Most Poskim hold that the prohibition against wearing shoes applies only to shoes made of leather. Shoes made of cloth (e.g. canvas sneakers), wood, rubber, plastic and the like are permissible. Even if a shoe is made partially of leather, it is prohibited. Even if it is made of wood or other material and covered with leather, it is prohibited. One who has to walk a long distance or over stones or through mud, and walking without shoes would be painful [where other types of shoes are not available] wearing leather shoes would be permissible. Here also they must be removed once arriving in a place where they are no longer needed.

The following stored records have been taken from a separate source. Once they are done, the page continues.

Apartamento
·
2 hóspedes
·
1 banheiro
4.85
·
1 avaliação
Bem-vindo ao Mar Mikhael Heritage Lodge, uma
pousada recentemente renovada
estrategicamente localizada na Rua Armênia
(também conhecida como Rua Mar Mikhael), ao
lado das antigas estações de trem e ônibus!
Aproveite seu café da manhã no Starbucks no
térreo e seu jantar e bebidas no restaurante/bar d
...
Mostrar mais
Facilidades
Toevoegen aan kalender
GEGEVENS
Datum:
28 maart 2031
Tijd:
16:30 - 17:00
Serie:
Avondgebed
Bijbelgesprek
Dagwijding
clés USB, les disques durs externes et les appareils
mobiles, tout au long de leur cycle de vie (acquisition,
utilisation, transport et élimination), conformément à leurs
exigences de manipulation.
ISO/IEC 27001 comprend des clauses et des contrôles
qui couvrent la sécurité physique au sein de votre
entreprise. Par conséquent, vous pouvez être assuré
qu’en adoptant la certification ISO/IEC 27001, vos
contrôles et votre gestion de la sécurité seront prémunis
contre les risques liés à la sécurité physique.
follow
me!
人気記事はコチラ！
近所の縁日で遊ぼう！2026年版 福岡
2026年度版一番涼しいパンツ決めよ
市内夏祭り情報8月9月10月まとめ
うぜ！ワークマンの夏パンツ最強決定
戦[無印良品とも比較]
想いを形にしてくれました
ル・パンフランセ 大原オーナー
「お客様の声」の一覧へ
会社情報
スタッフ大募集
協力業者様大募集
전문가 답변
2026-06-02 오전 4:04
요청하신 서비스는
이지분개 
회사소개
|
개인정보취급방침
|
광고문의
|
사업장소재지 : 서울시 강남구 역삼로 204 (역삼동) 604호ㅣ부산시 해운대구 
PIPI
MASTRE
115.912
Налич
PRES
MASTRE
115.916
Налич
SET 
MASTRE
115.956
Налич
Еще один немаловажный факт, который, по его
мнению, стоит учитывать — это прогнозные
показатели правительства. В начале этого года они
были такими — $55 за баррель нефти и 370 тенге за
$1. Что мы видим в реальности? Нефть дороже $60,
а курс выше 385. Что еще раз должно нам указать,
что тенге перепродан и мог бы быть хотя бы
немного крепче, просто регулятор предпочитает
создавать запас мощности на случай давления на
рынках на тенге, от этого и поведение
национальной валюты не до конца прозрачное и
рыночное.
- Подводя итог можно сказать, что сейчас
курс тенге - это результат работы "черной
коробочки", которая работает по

(Note: Whenever one thinks he might have to violate a Tisha B’Av prohibition due to medical reasons, a Rav should be consulted.)

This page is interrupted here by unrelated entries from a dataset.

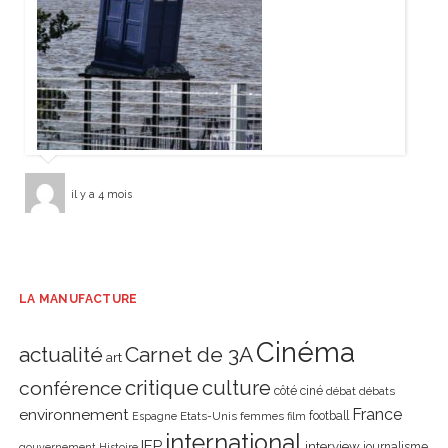
il y a 4 mois
LA MANUFACTURE
Cinéma
actualité
Carnet de 3A
art
critique
culture
conférence
côté ciné
débat
débats
environnement
France
Etats-Unis
femmes
football
Espagne
film
international
IEP
interview
journalisme
gouvernement
Histoire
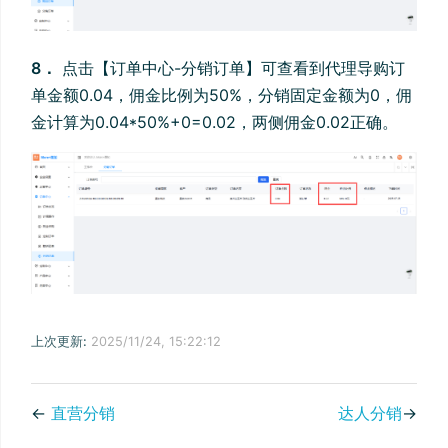
8．
点击【订单中心-分销订单】可查看到代理导购订
单金额0.04，佣金比例为50%，分销固定金额为0，佣
金计算为0.04*50%+0=0.02，两侧佣金0.02正确。
上次更新:
2025/11/24, 15:22:12
←
直营分销
达人分销
→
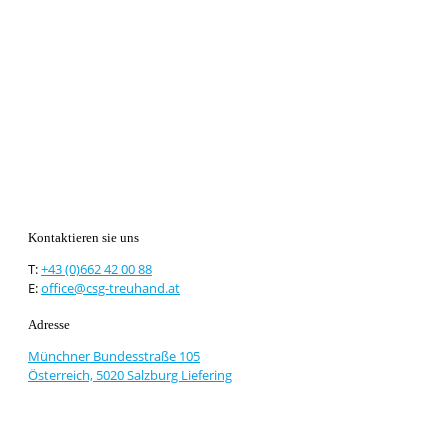
Kontaktieren sie uns
T:
+43 (0)662 42 00 88
E:
office@csg-treuhand.at
Adresse
Münchner Bundesstraße 105
Österreich, 5020 Salzburg Liefering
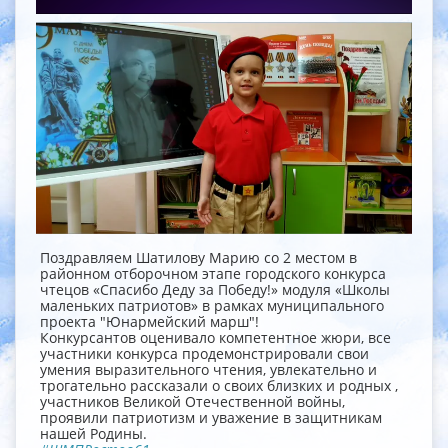
Поздравляем Шатилову Марию со 2 местом в
районном отборочном этапе городского конкурса
чтецов «Спасибо Деду за Победу!» модуля «Школы
маленьких патриотов» в рамках муниципального
проекта "Юнармейский марш"!
Конкурсантов оценивало компетентное жюри, все
участники конкурса продемонстрировали свои
умения выразительного чтения, увлекательно и
трогательно рассказали о своих близких и родных ,
участников Великой Отечественной войны,
проявили патриотизм и уважение в защитникам
нашей Родины.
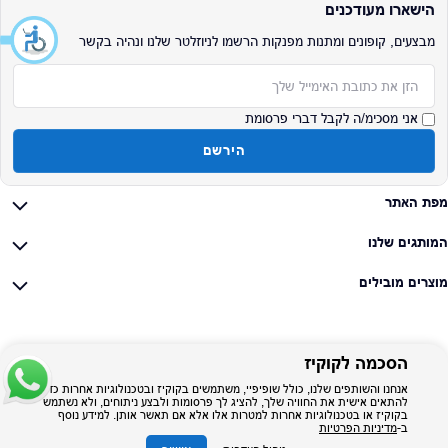
הישארו מעודכנים
מבצעים, קופונים ומתנות מפנקות הרשמו לניוזלטר שלנו ונהיה בקשר
אימייל
אני מסכימ/ה לקבל דברי פרסומת
הירשם
מפת האתר
המותגים שלנו
מוצרים מובילים
הסכמה לקוקיז
אנחנו והשותפים שלנו, כולל שופיפיי, משתמשים בקוקיז ובטכנולוגיות אחרות כדי
להתאים אישית את החוויה שלך, להציג לך פרסומות ולבצע ניתוחים, ולא נשתמש
בקוקיז או בטכנולוגיות אחרות למטרות אלו אלא אם תאשר אותן. למידע נוסף
ב-
מדיניות הפרטיות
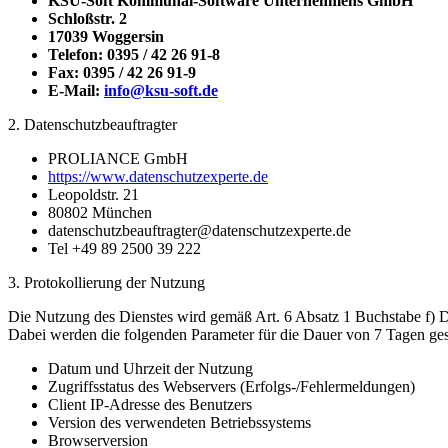
KSU-Soft Kommunal-Software Unternehmens GmbH
Schloßstr. 2
17039 Woggersin
Telefon: 0395 / 42 26 91-8
Fax: 0395 / 42 26 91-9
E-Mail:
info@ksu-soft.de
2. Datenschutzbeauftragter
PROLIANCE GmbH
https://www.datenschutzexperte.de
Leopoldstr. 21
80802 München
datenschutzbeauftragter@datenschutzexperte.de
Tel +49 89 2500 39 222
3. Protokollierung der Nutzung
Die Nutzung des Dienstes wird gemäß Art. 6 Absatz 1 Buchstabe f) DS
Dabei werden die folgenden Parameter für die Dauer von 7 Tagen ges
Datum und Uhrzeit der Nutzung
Zugriffsstatus des Webservers (Erfolgs-/Fehlermeldungen)
Client IP-Adresse des Benutzers
Version des verwendeten Betriebssystems
Browserversion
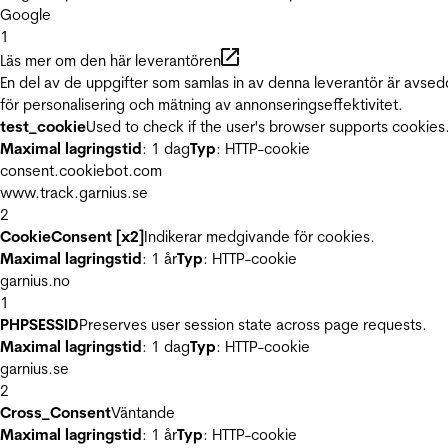
Google
1
Läs mer om den här leverantören
En del av de uppgifter som samlas in av denna leverantör är avse
för personalisering och mätning av annonseringseffektivitet.
test_cookie
Used to check if the user's browser supports cookies
Maximal lagringstid
: 1 dag
Typ
: HTTP-cookie
consent.cookiebot.com
www.track.garnius.se
2
CookieConsent [x2]
Indikerar medgivande för cookies.
Maximal lagringstid
: 1 år
Typ
: HTTP-cookie
garnius.no
1
PHPSESSID
Preserves user session state across page requests.
Maximal lagringstid
: 1 dag
Typ
: HTTP-cookie
garnius.se
2
Cross_Consent
Väntande
Maximal lagringstid
: 1 år
Typ
: HTTP-cookie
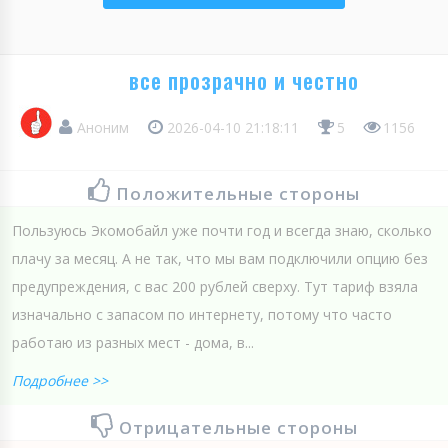
все прозрачно и честно
Аноним
2026-04-10 21:18:11
5
1156
Положительные стороны
Пользуюсь Экомобайл уже почти год и всегда знаю, сколько
плачу за месяц. А не так, что мы вам подключили опцию без
предупреждения, с вас 200 рублей сверху. Тут тариф взяла
изначально с запасом по интернету, потому что часто
работаю из разных мест - дома, в...
Подробнее >>
Отрицательные стороны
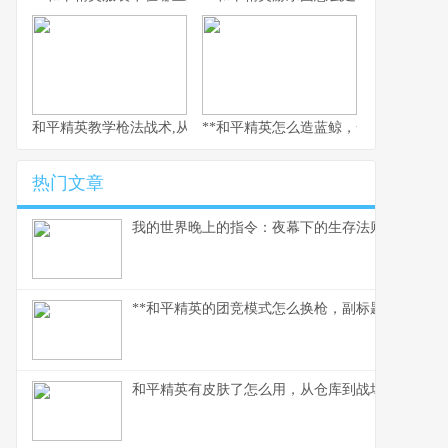
和平精英教学枪法战术,从新手到战神的心路历程
**和平精英怎么造蓝鲸，一场虚拟海洋的
热门文章
我的世界晚上的指令：夜幕下的生存法则
**和平精英的团竞模式怎么换枪，副标题为短兵相接
和平精英有皮肤了怎么用，从仓库到战场的战术美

A woman whose mikvah-immersion would occur on Tisha B’Av may not immerse – since relations are prohibited. One should conduct himself with his wife on Tisha B’Av evening the way he would during her days of Nidah.
Greeting On Tisha B’Av we are considered as mourners for the destruction of the Beis Hamikdash; therefore, we consider ourselves similar to a mourner during shiva. Greeting someone on Tisha B’Av is prohibited. Not only inquiring after another’s well-being is prohibited, but even greeting a person with “Good morning!” and the like is also prohibited. One who is greeted on Tisha B’Av should respond softly, to show that greeting is prohibited. Gifts should not be sent on Tisha B’Av, with the exception of someone is need (e.g. tzedaka to the poor). Levity and merriment are prohibited. Even taking a walk or a trip for pleasure is prohibited, as is engaging in any activity which may divert one’s mind from mourning. Therefore one should not indulge in idle conversation.
During the evening of Tisha B’Av and the morning until chatzos (halachic mid-day), sitting on a bench or chair is prohibited if it is three tefachim (hand-bradths – approximately 12 inches) or higher. One may sit on the floor – even on a cushion or on a low bench or chair.
Our minhag is that any type of work which requires time to do is prohibited on the evening of Tisha B’av and the morning until chatzos. This applies both to skilled and unskilled labor. The reason for this minhag is to avoid diverting one’s mind from mourning. Therefore, work which does not take time to do (e.g. lighting candles, tying a knot) is permissible. Even housework (e.g. making beds, sweeping) should be postponed until after chatzos. Similarly, the minhag is to prohibit business transactions (e.g. buying, selling) until chatzos. If at all possible, one should avoid doing work and conducting business activities the entire day. A non-Jew may engage in work and business on behalf of a Jew on Tisha B’Av, even in the house of a Jew. However, work which is done publicly (e.g. building, house painting – Ed. the type that is permissible during the Nine Days) is prohibited. If the work is of a nature that should he not do it on Tisha B’Av, financial loss will be incurred, it is permissible. However, it should – wherever possible – be done by a non-Jew or at least postponed until after chatzos.
One who engages in business or work where it is prohibited will not see a blessing from this melacha. One who eats or drinks on Tisha B’Av (i.e. without halachic sanction) will not be among those privileged to participate in rejoicing over Jerusalem. Whoever mourns properly over Jerusalem will be rewarded by experiencing its rejoicing!
I hope these lessons are worth waiting for. Thanks for waiting!